AIM OF THE EXERCISE
Repeat, line for line, only the span that opens at the "IBAN: HR57 2407 0001 1005 5646 8" line and closes at the final line below. Skip the pictures.

SUPPLIED MATERIAL

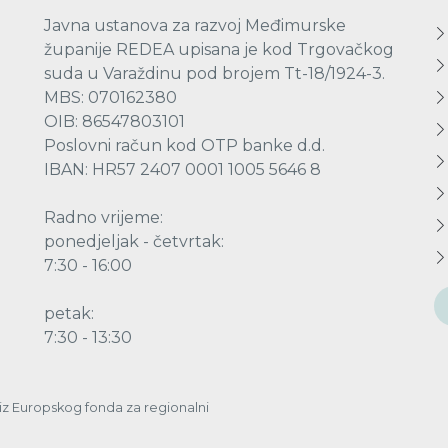
Javna ustanova za razvoj Međimurske
županije REDEA upisana je kod Trgovačkog
suda u Varaždinu pod brojem Tt-18/1924-3.
MBS: 070162380
OIB: 86547803101
Poslovni račun kod OTP banke d.d.
IBAN: HR57 2407 0001 1005 5646 8
Radno vrijeme:
ponedjeljak - četvrtak:
7:30 - 16:00
petak:
7:30 - 13:30
a iz Europskog fonda za regionalni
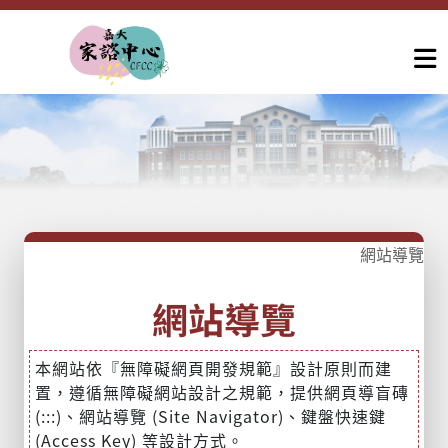
網站導覽
網站導覽
本網站依『無障礙網頁開發規範』設計原則而建
置，遵循無障礙網站設計之規範，提供網頁導盲磚
(:::)、網站導覽 (Site Navigator)、鍵盤快速鍵
(Access Key) 等設計方式。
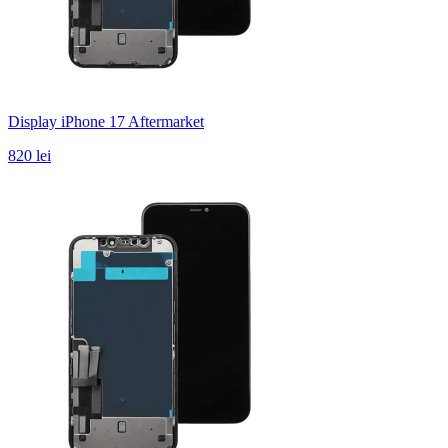
Display iPhone 17 Aftermarket
820 lei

RESULT OF THIS TASK
IBAN: HR57 2407 0001 1005 5646 8
Radno vrijeme:
ponedjeljak - četvrtak:
7:30 - 16:00
petak:
7:30 - 13:30
a iz Europskog fonda za regionalni
網站導覽
網站導覽
本網站依『無障礙網頁開發規範』設計原則而建
置，遵循無障礙網站設計之規範，提供網頁導盲磚
(:::)、網站導覽 (Site Navigator)、鍵盤快速鍵
(Access Key) 等設計方式。
Display iPhone 17 Aftermarket
820 lei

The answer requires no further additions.